SAN FRANCISCO--Women are recovering from the recession at a slower rate than men according to a new report by the California Budget Project (CBP) published in partnership with the Women’s Foundation of California.
The report, titled, “Falling Behind: The Impact of the Great Recession and the Budget Crisis on California’s Women and Their Families, " was released on Feb. 1.
In a telephone briefing with the media on Thursday, Jean Ross, CBP's executive director commented, “The Great Recession hit single mothers particularly hard and contributed to a sharp increase in poverty among female-headed families with children.”
Ross added, “Older women faced a rise in poverty, as well. The recession eroded women’s retirement savings, causing them to remain in the workforce to rebuild their savings.”
Slow to Share in Economic Recovery
As the economy gradually recovers in California, Ross noted, women have been slow to share in areas such as job growth.
“California’s job market is slowly recovering, but recent data suggest that women have not shared equally in the state’s modest employment gains,” said Ross during the briefing.
Ross emphasized in an interview with New America Media, “Single moms have not fared well in this struggling recovery. When people say you need to get a job faster and work more hours, that just doesn’t reflect what’s available in this labor market. Workweeks are shrinking and jobs are scarce.”
Judy Patrick, the president and CEO of the Women’s Foundation of California, commented during the briefing, “We have to have a public system for when the economy isn’t working well enough to support these populations.”
However, Governor Jerry Brown’s 2012-13 budget proposal outlined cuts to public programs that have alarmed advocates for children, elders, minorities and others vulnerable groups. Ross said women would also be among those most negatively impacted.
Reductions facing CalWorks, which assists economically struggling families, and childcare programs were among the budget cuts that concerned Ross the most.
Ross observed that the state has made cuts to CalWorks multiple times since 2008, reductions totaling $3.3 billion. Those include funding rollbacks for services meant to help parents find and keep jobs.
“These cuts mean that low-income families will have a harder time keeping a roof over their heads and making ends meet,” said Ross during the briefing. “Everybody understands that childcare is critical to a single parent’s ability to remain in the workforce, to be productive at the job, to know his or her children are well taken care of.”

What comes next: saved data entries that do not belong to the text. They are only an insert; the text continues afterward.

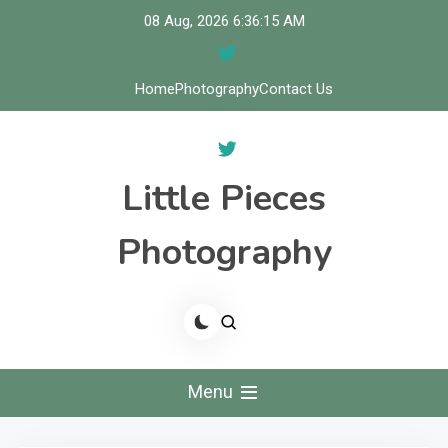
Skip
08 Aug, 2026
6:36:16 AM
to
content
Home
Photography
Contact Us
Little Pieces
Photography
Menu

Cuts Pull Rug From Under Families With Children
In an interview, Ross explained that federal and state welfare reform laws implemented in the mid-1990's limited the time people could receive benefits and required them to find work eventually.
But those laws also recognized that the jobs typically available for people on cash assistance programs usually don’t pay enough to support a family or enable them to afford childcare. So the state promised those parents a safe place for their children to go while they were at work
“When you cut those programs, you’re pulling the rug out from under families, who assumed that their part of the bargain was to get a job and in exchange they wouldn’t have to worry about where their kids were,” said Ross.
According to the “Falling Behind” report, cuts made in the 2011-12 budget are expected to eliminate care programs for over 35,000 children. Proposed cuts for 2012-13 would eliminate 62,000 more spaces in state-supported childcare programs.
Cuts to healthcare programs, such as Medi-Cal, will also disproportionately affect women, who make up two-thirds of those on the state’s Medicaid program.
Ross was particularly concerned with the impact of Medi-Cal cuts on women because more than half of the women in the program are in their peak reproductive years, and many others are seniors with very low income.
College Cuts Hit Women Hardest
During the media briefing, Ross noted that budget cuts to higher education have also affected women disproportionately.
“Higher education is critical to providing pathways to opportunity. In the past three decades, the hourly earnings of women with a B.A. or more have increased by 37 percent. Those women with just a high school degree have risen by 2 percent,” said Ross.
She pointed out that increasing student fees and declining course offerings have caused the number of California high school graduates attending a college or university to decline, most significantly at community colleges.
The report found that from the 2007 to 2010 fiscal years, enrollment in community colleges dropped by approximately 130,000 students, and women accounted for 82 percent of that reduction. The most substantial drops were among young women, ages 19 or younger, and older women, 35 or older.
Asked who has been hardest hit by the recession, Ross responded, “Single mothers with children--in terms of everything, increased poverty, poor employment prospects.”
She also stressed that because ethnic women of color are more likely to go to community colleges and tend have low incomes, the education reductions especially affect them. For example, Ross said, half of the population served by CalWorks is Latino.
Patrick, of the Woman’s Foundation of California, also expressed her concern about older women because of steep reductions in the In-Home Supportive Services program and other services for seniors and people with disabilities.
When discussing possible solutions to avoid these cuts and improve the prospects for women, Ross affirmed the need for more revenue.
“We’ve encouraged lawmakers to look at ineffective tax breaks. There always are ways to do things differently,” she said.
Ross also mentioned the need to make choices based on what is happening in the economy at large and emphasized not placing unrealistic expectations on families.
“Budgets are always about values and choices, and these clearly are tough choices,” she declared. “The easy cuts have all been done.”